*ACTIVITY:*
Pictures do not belong in the copy; restate the records below word for word.
+ + + +
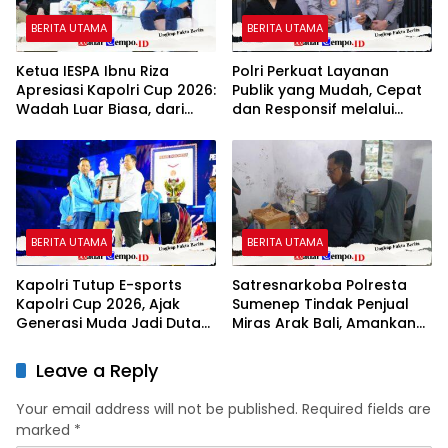
BERITA UTAMA
BERITA UTAMA
Ketua IESPA Ibnu Riza
Polri Perkuat Layanan
Apresiasi Kapolri Cup 2026:
Publik yang Mudah, Cepat
Wadah Luar Biasa, dari
dan Responsif melalui
Polres hingga Panggung
SuperApp Polri
Nasional
BERITA UTAMA
BERITA UTAMA
Kapolri Tutup E-sports
Satresnarkoba Polresta
Kapolri Cup 2026, Ajak
Sumenep Tindak Penjual
Generasi Muda Jadi Duta
Miras Arak Bali, Amankan
Kamtibmas dan Aktif
17 Botol Barang Bukti
Laporkan Gangguan Ke 110
Leave a Reply
Your email address will not be published.
Required fields are
marked
*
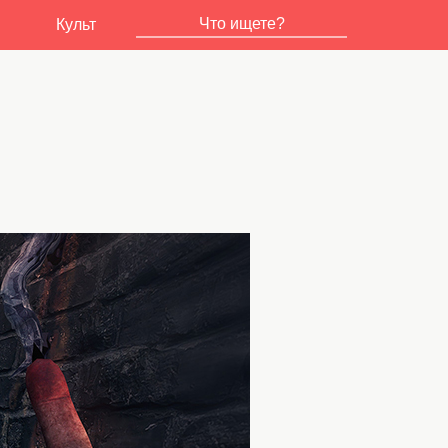
Культ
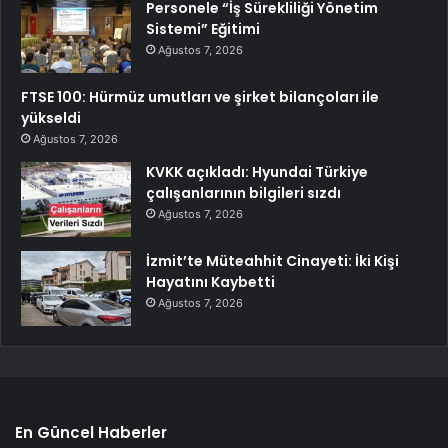
Personele “İş Sürekliliği Yönetim
Sistemi” Eğitimi
Ağustos 7, 2026
FTSE 100: Hürmüz umutları ve şirket bilançoları ile
yükseldi
Ağustos 7, 2026
KVKK açıkladı: Hyundai Türkiye
çalışanlarının bilgileri sızdı
Ağustos 7, 2026
İzmit’te Müteahhit Cinayeti: İki Kişi
Hayatını Kaybetti
Ağustos 7, 2026
En Güncel Haberler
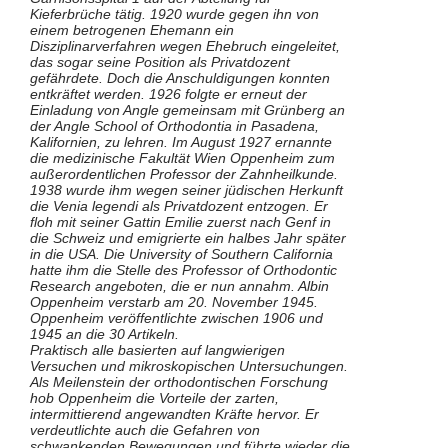
Kieferbrüche tätig. 1920 wurde gegen ihn von
einem betrogenen Ehemann ein
Disziplinarverfahren wegen Ehebruch eingeleitet,
das sogar seine Position als Privatdozent
gefährdete. Doch die Anschuldigungen konnten
entkräftet werden. 1926 folgte er erneut der
Einladung von Angle gemeinsam mit Grünberg an
der Angle School of Orthodontia in Pasadena,
Kalifornien, zu lehren. Im August 1927 ernannte
die medizinische Fakultät Wien Oppenheim zum
außerordentlichen Professor der Zahnheilkunde.
1938 wurde ihm wegen seiner jüdischen Herkunft
die Venia legendi als Privatdozent entzogen. Er
floh mit seiner Gattin Emilie zuerst nach Genf in
die Schweiz und emigrierte ein halbes Jahr später
in die USA. Die University of Southern California
hatte ihm die Stelle des Professor of Orthodontic
Research angeboten, die er nun annahm. Albin
Oppenheim verstarb am 20. November 1945.
Oppenheim veröffentlichte zwischen 1906 und
1945 an die 30 Artikeln.
Praktisch alle basierten auf langwierigen
Versuchen und mikroskopischen Untersuchungen.
Als Meilenstein der orthodontischen Forschung
hob Oppenheim die Vorteile der zarten,
intermittierend angewandten Kräfte hervor. Er
verdeutlichte auch die Gefahren von
schwankenden Bewegungen und führte wieder die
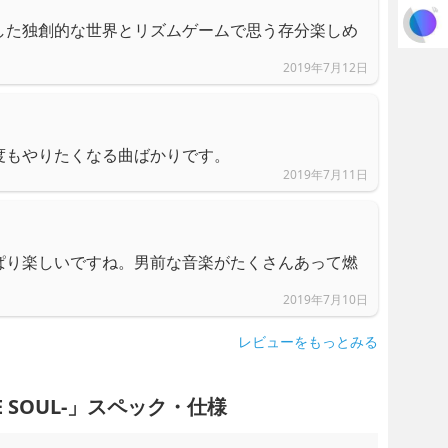
した独創的な世界とリズムゲームで思う存分楽しめ
2019年7月12日
度もやりたくなる曲ばかりです。
2019年7月11日
ぱり楽しいですね。男前な音楽がたくさんあって燃
2019年7月10日
レビューをもっとみる
TE SOUL-」スペック・仕様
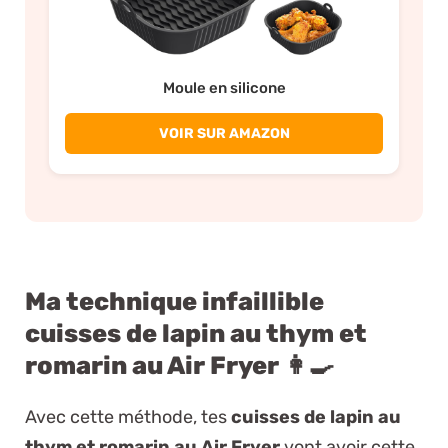
Moule en silicone
VOIR SUR AMAZON
Ma technique infaillible
cuisses de lapin au thym et
romarin au Air Fryer 👩‍🍳
Avec cette méthode, tes
cuisses de lapin au
thym et romarin au Air Fryer
vont avoir cette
+ + + +
*ANSWER TO THE PROBLEM:*
BERITA UTAMA
BERITA UTAMA
Ketua IESPA Ibnu Riza
Polri Perkuat Layanan
Apresiasi Kapolri Cup 2026:
Publik yang Mudah, Cepat
Wadah Luar Biasa, dari
dan Responsif melalui
Polres hingga Panggung
SuperApp Polri
Nasional
BERITA UTAMA
BERITA UTAMA
Kapolri Tutup E-sports
Satresnarkoba Polresta
Kapolri Cup 2026, Ajak
Sumenep Tindak Penjual
Generasi Muda Jadi Duta
Miras Arak Bali, Amankan
Kamtibmas dan Aktif
17 Botol Barang Bukti
Laporkan Gangguan Ke 110
Leave a Reply
Your email address will not be published.
Required fields are
marked
*
Культ
Personele “İş Sürekliliği Yönetim
Sistemi” Eğitimi
Ağustos 7, 2026
FTSE 100: Hürmüz umutları ve şirket bilançoları ile
yükseldi
Ağustos 7, 2026
KVKK açıkladı: Hyundai Türkiye
çalışanlarının bilgileri sızdı
Ağustos 7, 2026
İzmit’te Müteahhit Cinayeti: İki Kişi
Hayatını Kaybetti
Ağustos 7, 2026
En Güncel Haberler
Kieferbrüche tätig. 1920 wurde gegen ihn von
einem betrogenen Ehemann ein
Disziplinarverfahren wegen Ehebruch eingeleitet,
das sogar seine Position als Privatdozent
gefährdete. Doch die Anschuldigungen konnten
entkräftet werden. 1926 folgte er erneut der
Einladung von Angle gemeinsam mit Grünberg an
der Angle School of Orthodontia in Pasadena,
Kalifornien, zu lehren. Im August 1927 ernannte
die medizinische Fakultät Wien Oppenheim zum
außerordentlichen Professor der Zahnheilkunde.
1938 wurde ihm wegen seiner jüdischen Herkunft
die Venia legendi als Privatdozent entzogen. Er
floh mit seiner Gattin Emilie zuerst nach Genf in
die Schweiz und emigrierte ein halbes Jahr später
in die USA. Die University of Southern California
hatte ihm die Stelle des Professor of Orthodontic
Research angeboten, die er nun annahm. Albin
Oppenheim verstarb am 20. November 1945.
Oppenheim veröffentlichte zwischen 1906 und
1945 an die 30 Artikeln.
Praktisch alle basierten auf langwierigen
Versuchen und mikroskopischen Untersuchungen.
Als Meilenstein der orthodontischen Forschung
hob Oppenheim die Vorteile der zarten,
intermittierend angewandten Kräfte hervor. Er
verdeutlichte auch die Gefahren von
schwankenden Bewegungen und führte wieder die
した独創的な世界とリズムゲームで思う存分楽しめ
2019年7月12日
度もやりたくなる曲ばかりです。
2019年7月11日
ぱり楽しいですね。男前な音楽がたくさんあって燃
2019年7月10日
レビューをもっとみる
TE SOUL-」スペック・仕様
Moule en silicone
VOIR SUR AMAZON
Ma technique infaillible
cuisses de lapin au thym et
romarin au Air Fryer 👩‍🍳
Avec cette méthode, tes
cuisses de lapin au
thym et romarin au Air Fryer
vont avoir cette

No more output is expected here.